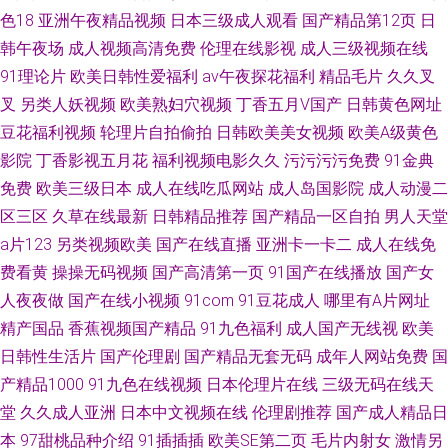
色18
亚洲午夜精品视频
日本三级成人观看
国产精品第12页
日
韩午夜场
成人视频高清免费
伦理在线影视
成人三级视频在线
91理论片
欧美日韩性爱福利
av午夜探花福利
精品毛片
久久叉
叉
另类人妖视频
欧美熟妇穴视频
丁香五月V国产
日韩黄色网址
豆花福利视频
轮理片自拍偷拍
日韩欧美美女视频
欧美A级黄色
影院
丁香影视五月花
福利视频电影久久
污污污污免费
91金典
免费
欧美三级日本
成人在线吃瓜网站
成人岛国影院
成人动漫二
区三区
久草在线最新
日韩精品推荐
国产精品一区自拍
男人天堂
a片123
另类视频欧美
国产在线直播
亚洲卡一卡二
成人在线免
费看黄
操操无码视频
国产高清第一页
91国产在线播放
国产女
人夜夜做
国产在线小视频
91com
91豆花成人
哪里有A片网址
精产国品
香蕉视频国产精品
91九色福利
成人国产无线视
欧美
日韩性生活片
国产伦理剧
国产精品无套无码
成年人网站免费
国
产精品1000
91九色在线视频
日本伦理片在线
三级无码在线天
堂
久久成人亚洲
日本中文视频在线
伦理剧推荐
国产成人精品日
本
97甜桃品种介绍
91插插插
欧美SE第二页
毛片内射女
激情另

------------------------------

◆ **PROMPT**
Your reply should hold every line of the material, unaltered, and not one picture.

◆ **RESPONSE TO THE TASK**
色18
亚洲午夜精品视频
日本三级成人观看
国产精品第12页
日
韩午夜场
成人视频高清免费
伦理在线影视
成人三级视频在线
91理论片
欧美日韩性爱福利
av午夜探花福利
精品毛片
久久叉
叉
另类人妖视频
欧美熟妇穴视频
丁香五月V国产
日韩黄色网址
豆花福利视频
轮理片自拍偷拍
日韩欧美美女视频
欧美A级黄色
影院
丁香影视五月花
福利视频电影久久
污污污污免费
91金典
免费
欧美三级日本
成人在线吃瓜网站
成人岛国影院
成人动漫二
区三区
久草在线最新
日韩精品推荐
国产精品一区自拍
男人天堂
a片123
另类视频欧美
国产在线直播
亚洲卡一卡二
成人在线免
费看黄
操操无码视频
国产高清第一页
91国产在线播放
国产女
人夜夜做
国产在线小视频
91com
91豆花成人
哪里有A片网址
精产国品
香蕉视频国产精品
91九色福利
成人国产无线视
欧美
日韩性生活片
国产伦理剧
国产精品无套无码
成年人网站免费
国
产精品1000
91九色在线视频
日本伦理片在线
三级无码在线天
堂
久久成人亚洲
日本中文视频在线
伦理剧推荐
国产成人精品日
本
97甜桃品种介绍
91插插插
欧美SE第二页
毛片内射女
激情另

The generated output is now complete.